*Exercise goal*:
Write all of the entries out again exactly, but not the images.

*The data*:
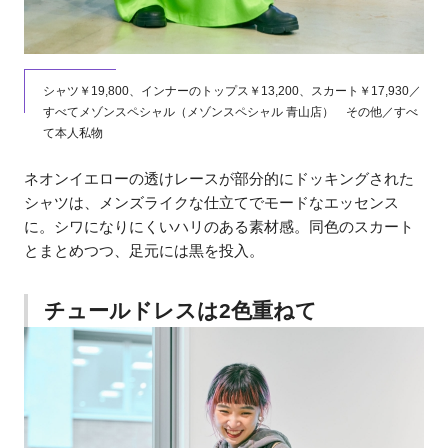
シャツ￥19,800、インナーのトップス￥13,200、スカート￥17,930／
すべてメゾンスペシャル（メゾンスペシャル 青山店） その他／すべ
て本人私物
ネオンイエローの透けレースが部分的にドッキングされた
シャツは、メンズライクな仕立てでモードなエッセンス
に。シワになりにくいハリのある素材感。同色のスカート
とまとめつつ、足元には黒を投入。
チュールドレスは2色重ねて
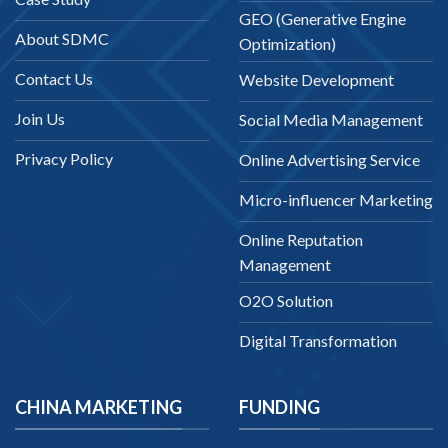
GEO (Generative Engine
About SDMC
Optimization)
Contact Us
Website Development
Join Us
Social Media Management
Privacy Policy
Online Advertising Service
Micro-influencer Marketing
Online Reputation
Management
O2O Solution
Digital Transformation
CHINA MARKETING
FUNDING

*Solution to this problem*:
シャツ￥19,800、インナーのトップス￥13,200、スカート￥17,930／
すべてメゾンスペシャル（メゾンスペシャル 青山店） その他／すべ
て本人私物
ネオンイエローの透けレースが部分的にドッキングされた
シャツは、メンズライクな仕立てでモードなエッセンス
に。シワになりにくいハリのある素材感。同色のスカート
とまとめつつ、足元には黒を投入。
チュールドレスは2色重ねて
GEO (Generative Engine
About SDMC
Optimization)
Contact Us
Website Development
Join Us
Social Media Management
Privacy Policy
Online Advertising Service
Micro-influencer Marketing
Online Reputation
Management
O2O Solution
Digital Transformation
CHINA MARKETING
FUNDING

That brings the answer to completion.